Airplane buff Merlyn Williams says, if he had to guess, the mystery airplane part discovered by divers last weekend, once belonged to an Avro York that crashed at the Yellowknife airport in 1955. - Mike W. Bryant/NNSL photo

Parts of plane pulled from depths

Mike Bryant
Northern News Services

Yellowknife (Sep 15/06) - There is little doubt the object pulled out of Long Lake last weekend by naval divers belongs to an airplane, but the question Yellowknifers are asking is: which one?

Andy Dupras, a resident for 49 years, was excited after hearing about the discovery, made last Friday. Some 45 years ago, the prospector had taken part in a search for a pair of young flyers who mysterious disappeared while joy riding around Yellowknife.

The disappearance of Frank Avery, Bob Markle and their small, two-seater Luscombe Silvaire is one the most enduring aviation mysteries of the North.

"They had communicated with the tower at the airport, and were three minutes from coming in," said Dupras, who would join a large search party organized shortly after Oct. 30, 1960, when the two men failed to return.

"They were just learning to fly."

Gerald Avery, brother of the lost pilot who was 22 at the time of the crash, said he would like to find closure to his brother's disappearance, but after hearing the description of the recovered plane section - a wing or tail piece measuring 12 to 15 feet in length - he doubts it was part of his brother's missing plane.

"It was just a small, little plane," said Avery.

Visiting naval divers, on a training exercise with Joint Task Force North - a division of the Canadian military - Fisheries and Oceans and the Canadian Coast Guard, found the plane part 20 meters from shore, shortly after entering the water.

It was dragged to shore on Sunday. Time and layers of freshwater mollusks have dulled its appearance. The aluminum shell is spotty and corroded.

Regardless, Avery said his brother's plane may very well be at the bottom of Long Lake. He certainly wasn't far from town when he went missing.

"They just went for a little flight," said Avery, recalling that there had been enough ice on Back Bay in late October to take off on skis.

"There was ice, and the were just flying around town, but they never came back. They certainly could've wound up in Long Lake. That's always a possibility."

He said pilot friends continue to search for the downed plane.

Merlyn Williams, a self-described aviation buff, thought the discovered plane piece was part of the tail of a British Avro York tanker, 11 of which were brought to Canada in the mid-1950s to fly freight to and from the DEW Line radar sites that dotted the high Arctic at the height of the Cold War.

Unfortunately, the 78-foot-long plane had a remarkably bad safety record; one crashed in Spitfire Lake, south of Great Slave Lake, and another went down in Hall Beach, Nunavut, said Williams.

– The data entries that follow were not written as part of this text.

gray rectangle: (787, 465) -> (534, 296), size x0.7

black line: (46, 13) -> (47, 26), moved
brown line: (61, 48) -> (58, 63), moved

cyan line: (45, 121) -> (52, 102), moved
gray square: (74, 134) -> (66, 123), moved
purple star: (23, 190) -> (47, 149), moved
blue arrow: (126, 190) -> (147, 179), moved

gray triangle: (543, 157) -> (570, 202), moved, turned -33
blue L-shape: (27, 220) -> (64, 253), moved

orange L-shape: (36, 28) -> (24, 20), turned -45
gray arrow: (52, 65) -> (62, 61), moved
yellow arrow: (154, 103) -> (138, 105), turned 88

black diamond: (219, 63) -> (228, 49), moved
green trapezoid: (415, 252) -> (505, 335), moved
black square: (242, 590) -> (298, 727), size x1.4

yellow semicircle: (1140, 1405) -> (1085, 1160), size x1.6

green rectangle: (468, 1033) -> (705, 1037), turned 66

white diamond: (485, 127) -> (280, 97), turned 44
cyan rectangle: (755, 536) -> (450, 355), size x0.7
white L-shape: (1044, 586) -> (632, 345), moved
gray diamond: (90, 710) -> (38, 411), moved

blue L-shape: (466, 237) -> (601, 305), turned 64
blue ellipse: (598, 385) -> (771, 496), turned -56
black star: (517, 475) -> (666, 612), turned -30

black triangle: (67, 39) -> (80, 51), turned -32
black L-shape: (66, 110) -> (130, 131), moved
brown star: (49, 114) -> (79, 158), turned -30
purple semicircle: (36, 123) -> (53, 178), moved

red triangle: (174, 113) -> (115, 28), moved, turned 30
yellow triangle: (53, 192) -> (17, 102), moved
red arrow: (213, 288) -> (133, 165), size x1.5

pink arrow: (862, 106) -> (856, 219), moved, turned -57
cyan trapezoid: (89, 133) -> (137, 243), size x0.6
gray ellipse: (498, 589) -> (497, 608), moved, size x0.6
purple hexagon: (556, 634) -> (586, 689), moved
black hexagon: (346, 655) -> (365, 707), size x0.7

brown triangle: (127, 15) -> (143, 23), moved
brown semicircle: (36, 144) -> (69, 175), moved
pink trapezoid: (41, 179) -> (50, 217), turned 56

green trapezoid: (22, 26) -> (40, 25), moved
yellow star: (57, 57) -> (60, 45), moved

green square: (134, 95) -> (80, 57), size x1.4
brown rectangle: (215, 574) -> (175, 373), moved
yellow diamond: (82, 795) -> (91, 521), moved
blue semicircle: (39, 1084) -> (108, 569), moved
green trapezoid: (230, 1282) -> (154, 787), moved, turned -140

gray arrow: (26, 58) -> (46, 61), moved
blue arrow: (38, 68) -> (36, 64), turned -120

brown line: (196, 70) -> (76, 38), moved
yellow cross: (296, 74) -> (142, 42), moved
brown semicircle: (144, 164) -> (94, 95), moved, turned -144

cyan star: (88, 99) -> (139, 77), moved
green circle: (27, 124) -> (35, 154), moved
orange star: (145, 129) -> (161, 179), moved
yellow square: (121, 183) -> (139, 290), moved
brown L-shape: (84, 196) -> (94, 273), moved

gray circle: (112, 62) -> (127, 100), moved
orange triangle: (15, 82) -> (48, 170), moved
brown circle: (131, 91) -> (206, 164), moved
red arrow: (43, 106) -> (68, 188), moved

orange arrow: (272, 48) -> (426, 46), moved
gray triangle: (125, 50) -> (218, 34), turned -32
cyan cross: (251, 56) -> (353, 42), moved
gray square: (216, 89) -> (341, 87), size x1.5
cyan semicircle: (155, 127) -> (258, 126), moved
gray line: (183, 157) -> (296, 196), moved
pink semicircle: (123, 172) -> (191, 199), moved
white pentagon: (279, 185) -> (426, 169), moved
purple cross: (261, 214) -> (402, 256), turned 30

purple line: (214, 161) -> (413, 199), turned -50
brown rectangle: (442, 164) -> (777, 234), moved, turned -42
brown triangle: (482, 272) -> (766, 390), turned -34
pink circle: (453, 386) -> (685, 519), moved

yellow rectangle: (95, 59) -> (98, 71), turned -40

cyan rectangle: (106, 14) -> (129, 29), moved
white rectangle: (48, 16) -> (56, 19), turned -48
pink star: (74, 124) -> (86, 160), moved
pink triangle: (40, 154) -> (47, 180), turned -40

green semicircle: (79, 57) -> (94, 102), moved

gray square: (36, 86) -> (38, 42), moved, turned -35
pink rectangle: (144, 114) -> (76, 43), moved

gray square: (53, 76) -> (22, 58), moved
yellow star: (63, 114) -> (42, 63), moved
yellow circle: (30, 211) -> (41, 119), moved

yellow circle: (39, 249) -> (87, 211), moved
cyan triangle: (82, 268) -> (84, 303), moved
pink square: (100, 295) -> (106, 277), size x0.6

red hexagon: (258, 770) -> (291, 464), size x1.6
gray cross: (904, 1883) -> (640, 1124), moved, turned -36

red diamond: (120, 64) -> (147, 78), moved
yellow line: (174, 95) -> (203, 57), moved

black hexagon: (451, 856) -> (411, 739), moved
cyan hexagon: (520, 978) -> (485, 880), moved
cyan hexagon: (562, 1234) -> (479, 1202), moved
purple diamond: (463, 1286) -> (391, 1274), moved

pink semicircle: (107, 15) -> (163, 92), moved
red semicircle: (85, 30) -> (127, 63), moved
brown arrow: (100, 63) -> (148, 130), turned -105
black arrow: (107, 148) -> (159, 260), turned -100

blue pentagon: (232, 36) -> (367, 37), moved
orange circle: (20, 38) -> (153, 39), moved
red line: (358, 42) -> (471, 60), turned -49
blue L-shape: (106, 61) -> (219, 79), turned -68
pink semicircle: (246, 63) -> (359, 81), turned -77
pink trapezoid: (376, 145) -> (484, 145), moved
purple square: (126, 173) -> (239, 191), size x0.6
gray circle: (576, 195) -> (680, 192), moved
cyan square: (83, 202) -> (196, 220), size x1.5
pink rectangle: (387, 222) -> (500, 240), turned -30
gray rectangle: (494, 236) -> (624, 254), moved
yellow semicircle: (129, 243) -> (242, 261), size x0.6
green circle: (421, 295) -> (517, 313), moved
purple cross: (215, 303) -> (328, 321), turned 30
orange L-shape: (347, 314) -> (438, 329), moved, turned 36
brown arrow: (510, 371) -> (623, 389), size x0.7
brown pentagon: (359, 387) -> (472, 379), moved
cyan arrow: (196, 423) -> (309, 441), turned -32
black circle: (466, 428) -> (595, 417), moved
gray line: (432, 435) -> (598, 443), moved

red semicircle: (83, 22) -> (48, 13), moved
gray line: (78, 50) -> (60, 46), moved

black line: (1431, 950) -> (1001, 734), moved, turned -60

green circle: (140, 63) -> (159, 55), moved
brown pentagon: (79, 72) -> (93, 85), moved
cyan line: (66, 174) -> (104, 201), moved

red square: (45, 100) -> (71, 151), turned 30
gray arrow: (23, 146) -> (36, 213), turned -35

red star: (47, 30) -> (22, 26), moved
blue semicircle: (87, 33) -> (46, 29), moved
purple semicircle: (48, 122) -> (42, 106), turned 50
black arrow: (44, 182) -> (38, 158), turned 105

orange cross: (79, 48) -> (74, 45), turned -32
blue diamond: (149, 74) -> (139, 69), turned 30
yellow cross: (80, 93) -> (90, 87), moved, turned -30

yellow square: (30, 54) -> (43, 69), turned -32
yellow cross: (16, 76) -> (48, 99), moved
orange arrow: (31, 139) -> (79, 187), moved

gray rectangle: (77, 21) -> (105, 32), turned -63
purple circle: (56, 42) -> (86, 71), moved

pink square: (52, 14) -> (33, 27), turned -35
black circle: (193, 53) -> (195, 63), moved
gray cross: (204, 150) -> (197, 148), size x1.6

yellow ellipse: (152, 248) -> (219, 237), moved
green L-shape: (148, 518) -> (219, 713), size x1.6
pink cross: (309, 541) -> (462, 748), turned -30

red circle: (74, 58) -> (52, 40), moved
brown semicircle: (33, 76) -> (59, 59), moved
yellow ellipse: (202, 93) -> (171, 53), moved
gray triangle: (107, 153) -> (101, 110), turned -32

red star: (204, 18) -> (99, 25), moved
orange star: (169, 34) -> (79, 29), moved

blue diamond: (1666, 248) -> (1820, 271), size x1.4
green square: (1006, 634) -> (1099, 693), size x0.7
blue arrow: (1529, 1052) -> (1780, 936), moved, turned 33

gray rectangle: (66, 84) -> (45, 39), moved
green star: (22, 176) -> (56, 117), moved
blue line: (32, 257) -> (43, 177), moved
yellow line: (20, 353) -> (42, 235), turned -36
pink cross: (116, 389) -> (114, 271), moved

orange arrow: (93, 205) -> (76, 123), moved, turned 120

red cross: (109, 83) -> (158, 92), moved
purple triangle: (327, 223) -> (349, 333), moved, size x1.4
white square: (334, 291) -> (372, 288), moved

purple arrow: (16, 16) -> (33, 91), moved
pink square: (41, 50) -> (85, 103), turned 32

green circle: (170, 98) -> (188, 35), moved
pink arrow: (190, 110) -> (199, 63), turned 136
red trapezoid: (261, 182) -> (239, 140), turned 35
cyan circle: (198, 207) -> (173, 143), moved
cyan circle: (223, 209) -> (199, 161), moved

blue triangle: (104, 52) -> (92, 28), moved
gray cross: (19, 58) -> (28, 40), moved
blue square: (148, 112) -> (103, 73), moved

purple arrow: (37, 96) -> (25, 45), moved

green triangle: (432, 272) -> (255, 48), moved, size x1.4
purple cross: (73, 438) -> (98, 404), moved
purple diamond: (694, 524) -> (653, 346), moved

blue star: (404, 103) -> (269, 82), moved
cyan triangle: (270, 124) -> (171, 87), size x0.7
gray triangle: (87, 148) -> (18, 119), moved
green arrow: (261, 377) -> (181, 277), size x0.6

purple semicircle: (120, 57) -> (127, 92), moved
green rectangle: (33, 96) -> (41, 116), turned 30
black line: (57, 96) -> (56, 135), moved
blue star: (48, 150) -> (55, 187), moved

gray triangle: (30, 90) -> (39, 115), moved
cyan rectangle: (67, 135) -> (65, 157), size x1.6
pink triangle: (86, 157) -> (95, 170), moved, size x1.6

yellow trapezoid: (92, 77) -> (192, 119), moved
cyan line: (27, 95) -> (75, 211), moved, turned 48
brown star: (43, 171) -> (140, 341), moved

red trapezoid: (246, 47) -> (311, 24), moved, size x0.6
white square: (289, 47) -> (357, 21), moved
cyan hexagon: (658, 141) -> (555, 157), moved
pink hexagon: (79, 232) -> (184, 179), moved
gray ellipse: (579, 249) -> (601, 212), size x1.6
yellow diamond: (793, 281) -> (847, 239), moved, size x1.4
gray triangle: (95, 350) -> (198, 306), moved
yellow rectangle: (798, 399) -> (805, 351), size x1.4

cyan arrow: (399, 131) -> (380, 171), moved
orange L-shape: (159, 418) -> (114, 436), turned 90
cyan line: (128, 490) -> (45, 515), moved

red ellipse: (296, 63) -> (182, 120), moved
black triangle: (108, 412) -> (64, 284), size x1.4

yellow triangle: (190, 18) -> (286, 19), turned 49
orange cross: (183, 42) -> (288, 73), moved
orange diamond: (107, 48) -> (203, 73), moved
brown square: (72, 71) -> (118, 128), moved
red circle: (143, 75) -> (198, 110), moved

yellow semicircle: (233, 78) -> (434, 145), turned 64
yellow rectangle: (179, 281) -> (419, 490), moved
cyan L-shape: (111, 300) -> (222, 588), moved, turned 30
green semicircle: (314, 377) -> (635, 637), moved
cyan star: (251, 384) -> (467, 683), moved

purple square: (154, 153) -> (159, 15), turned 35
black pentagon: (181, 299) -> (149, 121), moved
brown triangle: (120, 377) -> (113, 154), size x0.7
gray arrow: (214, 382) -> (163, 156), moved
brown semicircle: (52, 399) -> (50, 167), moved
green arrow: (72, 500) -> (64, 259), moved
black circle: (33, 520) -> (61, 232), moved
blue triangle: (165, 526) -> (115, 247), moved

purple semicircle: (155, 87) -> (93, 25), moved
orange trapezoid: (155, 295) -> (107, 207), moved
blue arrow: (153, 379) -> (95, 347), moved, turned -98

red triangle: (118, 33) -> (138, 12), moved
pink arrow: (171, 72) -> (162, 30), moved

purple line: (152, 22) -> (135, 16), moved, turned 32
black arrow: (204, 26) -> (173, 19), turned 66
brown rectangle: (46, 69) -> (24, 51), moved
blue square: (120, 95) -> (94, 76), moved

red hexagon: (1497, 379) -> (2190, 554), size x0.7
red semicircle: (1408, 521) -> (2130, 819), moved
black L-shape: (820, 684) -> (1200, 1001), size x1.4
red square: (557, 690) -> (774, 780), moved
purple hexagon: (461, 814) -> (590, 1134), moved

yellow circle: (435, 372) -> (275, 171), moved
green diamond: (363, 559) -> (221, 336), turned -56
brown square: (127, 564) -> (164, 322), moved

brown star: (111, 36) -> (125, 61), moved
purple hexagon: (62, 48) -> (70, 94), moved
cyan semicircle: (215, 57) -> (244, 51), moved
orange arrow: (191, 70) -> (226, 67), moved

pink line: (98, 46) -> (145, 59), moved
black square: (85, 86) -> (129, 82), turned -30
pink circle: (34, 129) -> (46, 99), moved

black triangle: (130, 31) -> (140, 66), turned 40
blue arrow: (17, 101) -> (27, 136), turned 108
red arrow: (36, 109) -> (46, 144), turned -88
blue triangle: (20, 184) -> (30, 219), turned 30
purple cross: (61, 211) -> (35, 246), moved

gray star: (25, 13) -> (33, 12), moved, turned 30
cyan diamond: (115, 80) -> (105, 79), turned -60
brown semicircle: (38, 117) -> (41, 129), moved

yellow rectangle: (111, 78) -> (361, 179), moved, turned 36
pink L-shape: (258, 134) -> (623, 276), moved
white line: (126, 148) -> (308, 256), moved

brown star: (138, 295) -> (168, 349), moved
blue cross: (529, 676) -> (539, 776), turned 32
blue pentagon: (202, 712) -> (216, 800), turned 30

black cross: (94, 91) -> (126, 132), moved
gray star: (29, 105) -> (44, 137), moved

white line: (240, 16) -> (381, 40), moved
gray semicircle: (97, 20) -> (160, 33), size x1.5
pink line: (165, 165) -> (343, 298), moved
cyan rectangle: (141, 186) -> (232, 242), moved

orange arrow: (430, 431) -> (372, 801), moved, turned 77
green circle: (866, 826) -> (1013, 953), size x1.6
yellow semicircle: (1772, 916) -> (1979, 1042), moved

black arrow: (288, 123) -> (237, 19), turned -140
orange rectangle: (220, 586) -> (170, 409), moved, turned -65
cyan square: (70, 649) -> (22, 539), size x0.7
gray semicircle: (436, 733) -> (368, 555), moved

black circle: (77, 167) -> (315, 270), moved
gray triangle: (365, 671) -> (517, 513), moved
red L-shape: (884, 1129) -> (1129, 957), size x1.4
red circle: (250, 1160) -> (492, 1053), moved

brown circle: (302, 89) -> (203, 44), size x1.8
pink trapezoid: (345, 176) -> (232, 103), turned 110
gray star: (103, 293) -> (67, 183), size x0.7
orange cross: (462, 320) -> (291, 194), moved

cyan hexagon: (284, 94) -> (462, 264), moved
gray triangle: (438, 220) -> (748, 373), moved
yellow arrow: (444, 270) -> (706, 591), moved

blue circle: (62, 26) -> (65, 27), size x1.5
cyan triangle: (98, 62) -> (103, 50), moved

According to a historical account of the aircraft, written by Tony Merton Jones, six of them crashed in the Northwest Territories and Nunavut during this period.

One of those Yorks crashed on take-off at the Yellowknife Airport in April, 1955, only a month after being declared ready for service.

There were no fatalities but the plane was declared a write-off, and most of it was buried at the sand pits, close to the airport. Williams wonders, however, if the plane's tail - for whatever reason, wasn't buried.

"They probably threw it in the lake," said Williams, based on his initial inspection of the recovered part earlier this week.

After taking another look at the airplane piece Wednesday, however, Williams was no longer so sure if it still belonged to an Avro York. The supports that would've attached to the rest of the plane didn't look quite right, he said, although he wouldn't rule it out.

Joe McBryan, owner of Buffalo Airways, has yet another theory, although he doesn't rule out Williams' assessment about the Avro York either.

"During the (Second World War) they had a brand new DC-3 crash at the airport here, and for years they used the cabin as a clubhouse at the golf course," said McBryan.

"But I bet you (the recovered part) is a wing off that DC-3. It used to be up on the shore there."

A spokesperson for the NWT Department of Transportation, which owns the airport, said his office doesn't know anything about the airplane part, but was planning to ask McBryan take a look at it anyway.